Giant Giant Sand – Tucson
"Tuscon"
“You are so much like the river …/Beautiful, twisted and blue/You appear to be here forever/But really are just passing through/The river here is ancient/But the waters are always new”
Giant Giant Sand’s Tucson features music for a country rock opera written by Howe Gelb. It’s the story of a young man who leaves his home and sets out on a road trip in the desert, the series of adventures that follow teaching him something about life. It starts with a waltz and ends with a Tom Waits-like blues yarn, and between times is filled with as many musical happenings as those of the story. Gelb’s narrative blurs the line between dreams and reality, so the borders the main character falls foul of may be personal or they may be physical, the saloon bar where he falls in love may or may not be real and the town he comes across seems uncannily similar to one he just left behind… It’s more about how we can view things differently: in other words, a journey of discovery. There’s also a surreal flavour, with messages written in pebbles, rivers that run backwards, dancing saguaro cactii… one suspects something in the cactus juice, and any passing resemblance to the author in the “semi grizzled man with overt boyish naïveté”, is I’m sure purely coincidental…
Howe Gelb often steps outside of musical conventions to follow his heart. The rolling membership of the Giant Sand project is a testament to his free spirit and collaborative ethos, the only two constants in the band being Gelb himself and his adopted home in Tucson, Arizona. Like their distant “cousins” Calexico, Giant Sand draw on an Mexican-American heritage with a Cumbia style of playing that fuses African and South American traditional music, but also embraces Americana, country rock and the blues.
Now, on his latest project, the desert troubadour Gelb has returned with an expanded line-up (and name), including musicians from both his orbits, Tucson, Arizona, and Aarhus in Denmark. Giant Giant Sand’s Tucson is a musical homage to the band’s desert home. Gelb had had the idea for a rock opera much earlier but it all came together over a musical engagement in Berlin last year when commissioned artists jammed on a desert theme, the project snowballing until he realized he had enough material for a double album.

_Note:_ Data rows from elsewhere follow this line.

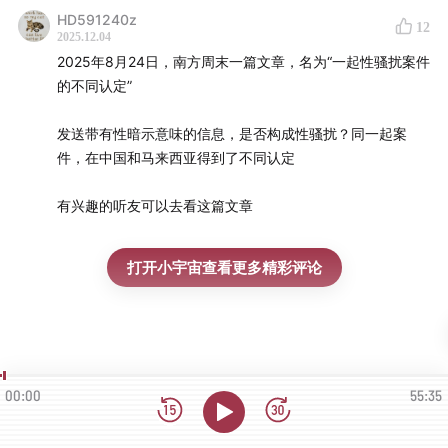
HD591240z
12
2025.12.04
2025年8月24日，南方周末一篇文章，名为“一起性骚扰案件
的不同认定”
发送带有性暗示意味的信息，是否构成性骚扰？同一起案
件，在中国和马来西亚得到了不同认定
有兴趣的听友可以去看这篇文章
打开小宇宙查看更多精彩评论
00:00
55:35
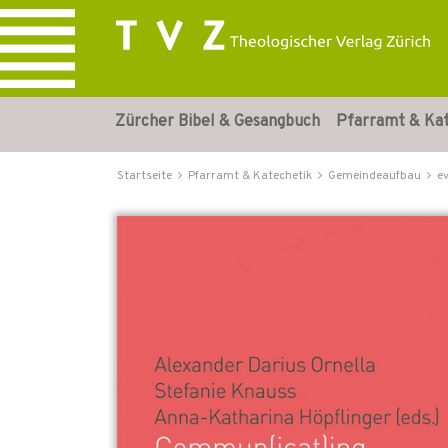
Zürcher Bibel & Gesangbuch
Pfarramt & Ka
Startseite
Pfarramt & Katechetik
Gemeindeaufbau
e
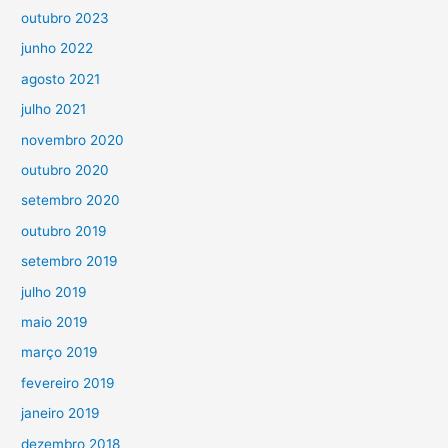
outubro 2023
junho 2022
agosto 2021
julho 2021
novembro 2020
outubro 2020
setembro 2020
outubro 2019
setembro 2019
julho 2019
maio 2019
março 2019
fevereiro 2019
janeiro 2019
dezembro 2018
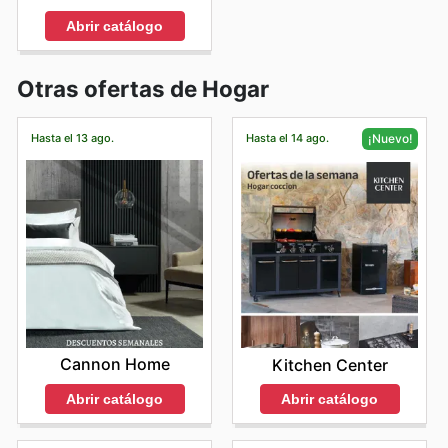
Abrir catálogo
Otras ofertas de Hogar
Hasta el 13 ago.
Hasta el 14 ago.
¡Nuevo!
Cannon Home
Kitchen Center
Abrir catálogo
Abrir catálogo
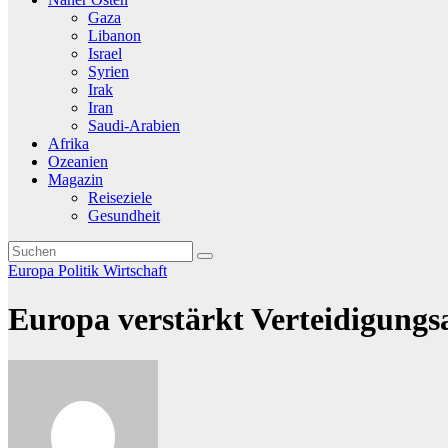
Gaza
Libanon
Israel
Syrien
Irak
Iran
Saudi-Arabien
Afrika
Ozeanien
Magazin
Reiseziele
Gesundheit
Europa
Politik
Wirtschaft
Europa verstärkt Verteidigungs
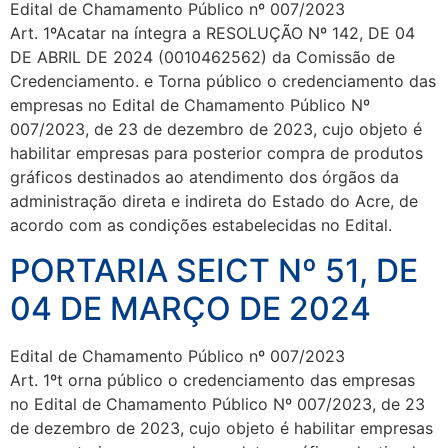
Edital de Chamamento Público nº 007/2023
Art. 1ºAcatar na íntegra a RESOLUÇÃO Nº 142, DE 04
DE ABRIL DE 2024 (0010462562) da Comissão de
Credenciamento. e Torna público o credenciamento das
empresas no Edital de Chamamento Público Nº
007/2023, de 23 de dezembro de 2023, cujo objeto é
habilitar empresas para posterior compra de produtos
gráficos destinados ao atendimento dos órgãos da
administração direta e indireta do Estado do Acre, de
acordo com as condições estabelecidas no Edital.
PORTARIA SEICT Nº 51, DE
04 DE MARÇO DE 2024
Edital de Chamamento Público nº 007/2023
Art. 1ºt orna público o credenciamento das empresas
no Edital de Chamamento Público Nº 007/2023, de 23
de dezembro de 2023, cujo objeto é habilitar empresas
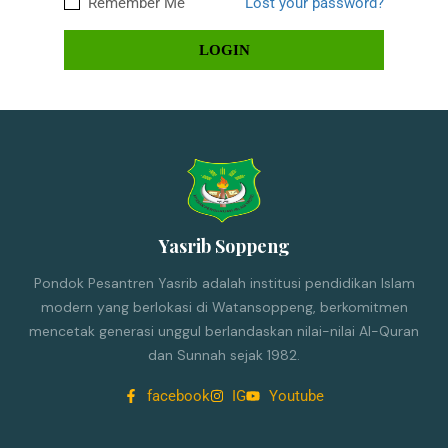
Remember Me
Lost your password?
Yasrib Soppeng
Pondok Pesantren Yasrib adalah institusi pendidikan Islam
modern yang berlokasi di Watansoppeng, berkomitmen
mencetak generasi unggul berlandaskan nilai-nilai Al-Quran
dan Sunnah sejak 1982.
facebook
IG
Youtube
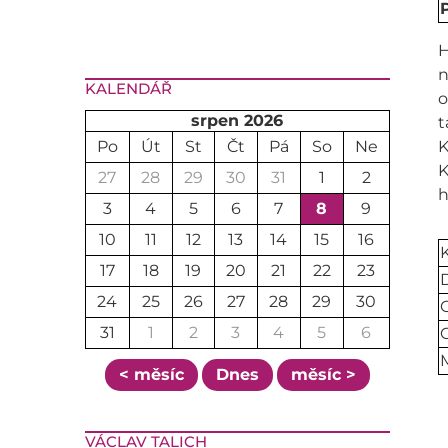
H
n
KALENDÁŘ
o
srpen 2026
t
Po
Út
St
Čt
Pá
So
Ne
K
K
27
28
29
30
31
1
2
h
3
4
5
6
7
8
9
10
11
12
13
14
15
16
17
18
19
20
21
22
23
D
24
25
26
27
28
29
30
C
31
1
2
3
4
5
6
M
< měsíc
Dnes
měsíc >
VÁCLAV TALICH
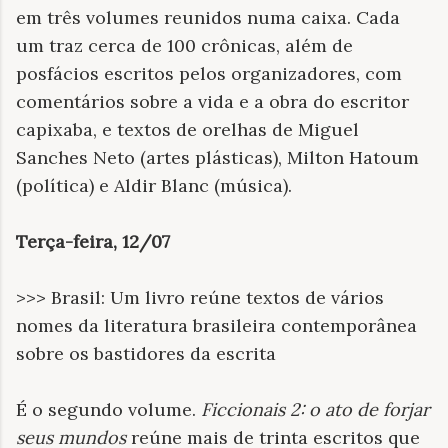
em três volumes reunidos numa caixa. Cada
um traz cerca de 100 crônicas, além de
posfácios escritos pelos organizadores, com
comentários sobre a vida e a obra do escritor
capixaba, e textos de orelhas de Miguel
Sanches Neto (artes plásticas), Milton Hatoum
(política) e Aldir Blanc (música).
Terça-feira, 12/07
>>> Brasil: Um livro reúne textos de vários
nomes da literatura brasileira contemporânea
sobre os bastidores da escrita
É o segundo volume.
Ficcionais 2: o ato de forjar
seus mundos
reúne mais de trinta escritos que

Rather like Neil Young’s Greendale, the songs on Tucson are good enough to stand on their own, but the storyline gives the music a cinematic quality which tweaks the interest, and Gelb obliges by providing copious sleeve notes with stage directions.
Tucson is ambitious, with the assembled musicians having to draw on many different styles to provide the necessary musical backdrop to events unfolding in the story. Country-tinged opener ‘Wind Blown Waltz’ is a smart prelude and leads into signature tune ‘Forever And A Day’, full of boyish swagger as the main character departs, singing “Goodbye Suckers, I’ll be on my way” with the townsfolk replying, encouragingly, “Adios loser”. It’s one of Tucson’s more upbeat moments, very much like Calexico or Beirut with the mariachi trumpet and accordion, our hero full of optimism as he rides off into the sunset on a bicycle. The American bluegrass or country music moments on the album range from upbeat guitar-chugging songs like ‘Thing Like That’ (very reminiscent of Johnny Cash’s ‘I Walk The Line’) to slower ballads like ‘Plain Of Existence’. Gelb renders ‘Love Comes Over You’ with an exquisite Hank Williams warble, and romance is heavy in the air on sultry jazz duet with Lonna Kelley ‘Ready Or Not’.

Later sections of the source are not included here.